I sayin' that while a lot of factors go into a number like BP or O2 saturation... and if you're using it as your sole marker to dictate care, you're going to be tragically behind the 8-ball in many cases, because in compensating patients they are often the LAST thing to change... and they are, at best, sensitive yet totally unspecific for severe illness... nevertheless they are important.

The air gauge on a diver's tank is important for the same reason. If you're using that as your only means of guiding your dive, you're a total ninny, but still -- ya want to know, don't ya?
 
It's far better to base your treatments on clinical presentation.

I believe that as a snapshot in time, Sp02 is a better reflection of the criticality of a patient's condition.

I like these statements.

I think the numbers become an objective measurement that support the clinical diagnosis.

In the COPD patient, you're not usually intubating because the pO2 is low, or the PaCO2 is high. You're generally intubating because there's signs of impending decompensation, i.e. that the patients work of breathing is decreasing or that their level of consciousness is deteriorating (an indirect measure that PaCO2 is going up).

A PETCO2 doesn't always correlate well with PaCO2, especially when there's lung pathology involved. True, the PaCO2 is usually at least as high as PETCO2, but it can be substantially higher. The PETCO2 can make the patient look better than the PaCO2 does.

This particular subset of patients may have chronically elevated PaCO2. So at what point do we decide this PETCO2 is abnormal for them? An ABG gives you a PaCO2, and a pH and bicarbonate that help you determine whether this is an acute change.

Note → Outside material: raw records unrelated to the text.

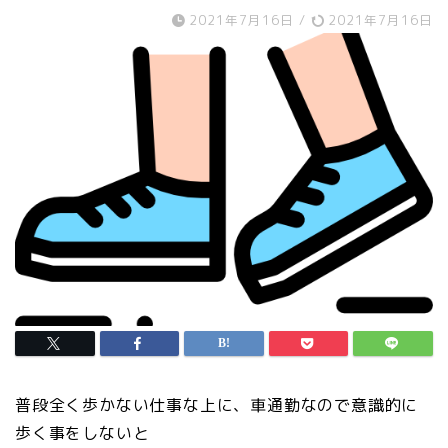
2021年7月16日
/
2021年7月16日
普段全く歩かない仕事な上に、車通勤なので意識的に
歩く事をしないと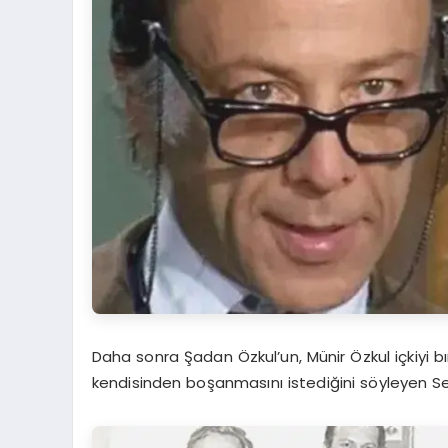
Daha sonra Şadan Özkul’un, Münir Özkul içkiyi
kendisinden boşanmasını istediğini söyleyen Sele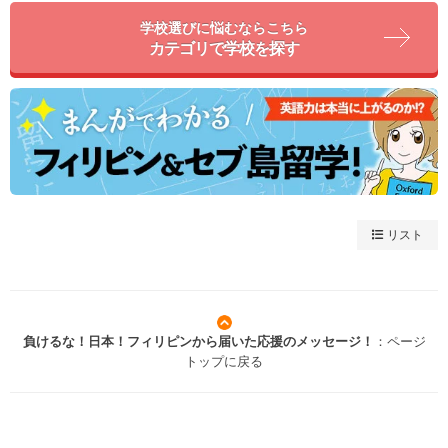
学校選びに悩むならこちら
カテゴリで学校を探す
リスト
負けるな！日本！フィリピンから届いた応援のメッセージ！
：ページ
トップに戻る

In a healthier person, like a 19 year old you've just sedated, or the heroin overdose you're monitoring, but are holding back on giving narcan to, number like a PETCO2 of 50 mmHg take on a little more meaning. If a COPDer has a high PETCO2, but is oxygenating ok, maintaining their respiratory effort, and is alert, then we're not thinking advanced airway yet, right?

I guess my long and rambling point is that the ETCO2 is an adjunct to a physical examination, a relatively minor part of the clinical picture and is not always reliable.